Want to stay ahead of the Jones' who drove home a new electric Ford Focus with its own solar unit last weekend? Power your car up with the personal wind turbine out back behind the rose garden. That's now possible with the release of a wind-powered EV charging station developed by GE and Urban Green Energy known as the "Sanya Skypump." The Skypump is a miniature vertical wind turbine that "offers a net-zero energy solution for EV drivers around the globe," wrote David Droz at Urban Green Energy by email.
The Skypump is actually two clean-energy technologies merged together: GE's rapid EV charging WattStation (under 6 hours of charging time), and a vertical axis wind turbine capable of connecting directly to the grid and generating enough juice to power a modern EV (under the right weather conditions). "Combining the [two] was simply a matter of working together to create a functional merger of the two electronic systems while maintaining the compact form," wrote Droz.
The Skypump's vertical rotor blades (capturing multi-directional wind more effectively than horizontal turbines) sit atop a 42-foot tower, about the height of light and power towers already common in suburbia. This drives a four-kilowatt generator as long as wind speeds are above 7 mph, and achieves peak output at wind speeds of about 26 mph. For now, the Skypump is designed for commercial uses such as parking lots. A similar setup already powers streetlights. But the turbine can be combined with a wall-mounted home WattStation to create a residential version, zoning laws permitting. The WattStation is packaged in smart, curvy shell by industrial designer Yves Behar, if you need to impress that local zoning board. Good luck with that.
The first three pilot projects are rolling out in Barcelona, Beijing, and New York City next year.
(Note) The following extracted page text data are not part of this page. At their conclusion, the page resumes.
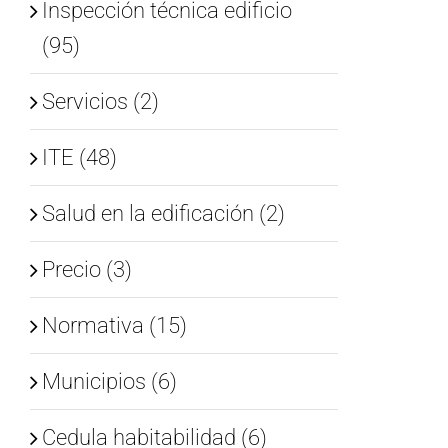
Inspección técnica edificio
(95)
Servicios (2)
ITE (48)
Salud en la edificación (2)
Precio (3)
Normativa (15)
Municipios (6)
Cedula habitabilidad (6)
Urban Green Energy is betting that the market for EVs--forecast to account for 64% of U.S. light-vehicle sales by 2030--is going to demand easy-to-install, turn key solutions for charging infrastructure. The Skypump can be plunked down just about anywhere with the right energy profile (enough sun and energy) from parking lots to roadsides.
If you want to try this at home, maps of wind energy potential are available from public sources such as the U.S. Department of Energy and NASA, as well as organizations such as Windustry (UGE recommends pairing this with on-site tools that log wind and weather data).
But at a suggested retail price of $29,995, you may need to have a fierce neighborly rivalry to try this at home. Commercial applications seem far more plausible, since a company could put multiple Skypumps up at a corporate campus.